I recently discovered that Library of Congress authority data sets for books, subjects, names, and other bibliographic elements are available for download as open-source, free data for research.
The process of uploading the files into Koha was quite straightforward. I chose to begin with their subject file, which contains approximately 320,000 entries. The files are located here: https://www.loc.gov/cds/products/marcDist.php
- Download the Marc8 files
- For each, change the file extension from .marc8 to .mrc
- Open a file in MarcEdit via its Batch Edit and choose MARCSplit:
4. You can then split the file into manageable pieces. I chose to split into files of 10,000 records. I have also done files of 20,000. (Koha import times on 10,000 records is about 5-10 minutes)
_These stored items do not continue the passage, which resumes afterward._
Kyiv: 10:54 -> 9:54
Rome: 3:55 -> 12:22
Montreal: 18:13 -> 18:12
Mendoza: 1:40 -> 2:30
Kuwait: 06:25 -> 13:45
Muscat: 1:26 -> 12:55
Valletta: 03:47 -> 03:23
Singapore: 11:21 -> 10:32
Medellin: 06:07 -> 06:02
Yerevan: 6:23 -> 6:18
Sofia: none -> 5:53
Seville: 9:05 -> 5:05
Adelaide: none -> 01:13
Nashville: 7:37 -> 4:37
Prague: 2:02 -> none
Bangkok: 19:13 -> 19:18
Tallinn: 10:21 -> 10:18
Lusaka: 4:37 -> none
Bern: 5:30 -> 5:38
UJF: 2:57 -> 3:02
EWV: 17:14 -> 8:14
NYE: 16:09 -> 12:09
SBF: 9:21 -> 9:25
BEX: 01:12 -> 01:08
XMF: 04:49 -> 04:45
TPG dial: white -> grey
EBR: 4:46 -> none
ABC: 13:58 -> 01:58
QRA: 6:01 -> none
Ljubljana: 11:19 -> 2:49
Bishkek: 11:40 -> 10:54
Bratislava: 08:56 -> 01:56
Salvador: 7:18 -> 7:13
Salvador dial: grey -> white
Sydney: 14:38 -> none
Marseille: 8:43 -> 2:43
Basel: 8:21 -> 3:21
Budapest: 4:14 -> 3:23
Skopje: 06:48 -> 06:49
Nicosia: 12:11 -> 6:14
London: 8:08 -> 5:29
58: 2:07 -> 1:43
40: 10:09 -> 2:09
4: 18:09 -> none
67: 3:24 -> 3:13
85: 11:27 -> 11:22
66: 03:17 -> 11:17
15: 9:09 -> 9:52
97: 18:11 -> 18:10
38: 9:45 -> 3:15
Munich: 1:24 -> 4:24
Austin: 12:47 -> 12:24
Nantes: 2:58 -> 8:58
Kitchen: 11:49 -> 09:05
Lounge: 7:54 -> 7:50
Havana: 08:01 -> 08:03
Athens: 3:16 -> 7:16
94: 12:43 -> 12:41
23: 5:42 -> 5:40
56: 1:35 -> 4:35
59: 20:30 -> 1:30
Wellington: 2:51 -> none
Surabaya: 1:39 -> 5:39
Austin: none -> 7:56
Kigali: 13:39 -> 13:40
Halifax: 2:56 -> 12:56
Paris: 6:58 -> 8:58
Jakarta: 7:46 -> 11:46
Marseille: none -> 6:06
5. Reindex Zebra after uploading all your files
sudo koha-rebuild-zebra -f -v library2
CAUTION: The subject data set also contains free-floating subdivisions. They are MARC records in their own right. As of Koha 18.11, if you navigate to Search Authorities and attempt to click on the Details link of a subdivision entry, you will get an Internal Server Error. This may be a bug. Update
After clicking on Submit, you are presented with the enter authority file in Koha. In my case, the first 40 pages or so are free-floating subdivision. You can tell because there is not subheading within each entry before the term (i.e., “Topical Heading”, “Corporate Name”, etc.):
If you proceed to click on Details, a Plack error (I think) occurs: Internal Server Error. Update: This issue has been resolved
Record Matching Rule for Importing Authorities
CAUTION: I created a record matching rule for authorities upload in order to prevent duplication during upload, based on the information in the Koha 18.11 manual: https://koha-community.org/manual//18.11/en/html/administration.html#record-matching-rules
I created a match rule on the authority’s tag 010$a, or LCCN number, with a match threshold of 100. Then, I created fail-safe match sets using each of the following indexes:
The match rule then works in this way: If the record to be imported has a value in tag 010$a that is identical to the tag 010$a value in the authority record already in Koha, then a match is found (or, 101 points, which is above the match threshold of 100) and the record is not imported (as defined by the import rule in Koha Staged Record Management). For any reason, if a match is not found on tag 010$a, then check the other indexes (as above) to see if a match exists.
The benefit of having the subdivisions as part of your authority file is that you can control them in your MARC framework as you would the 650$a field. Neat!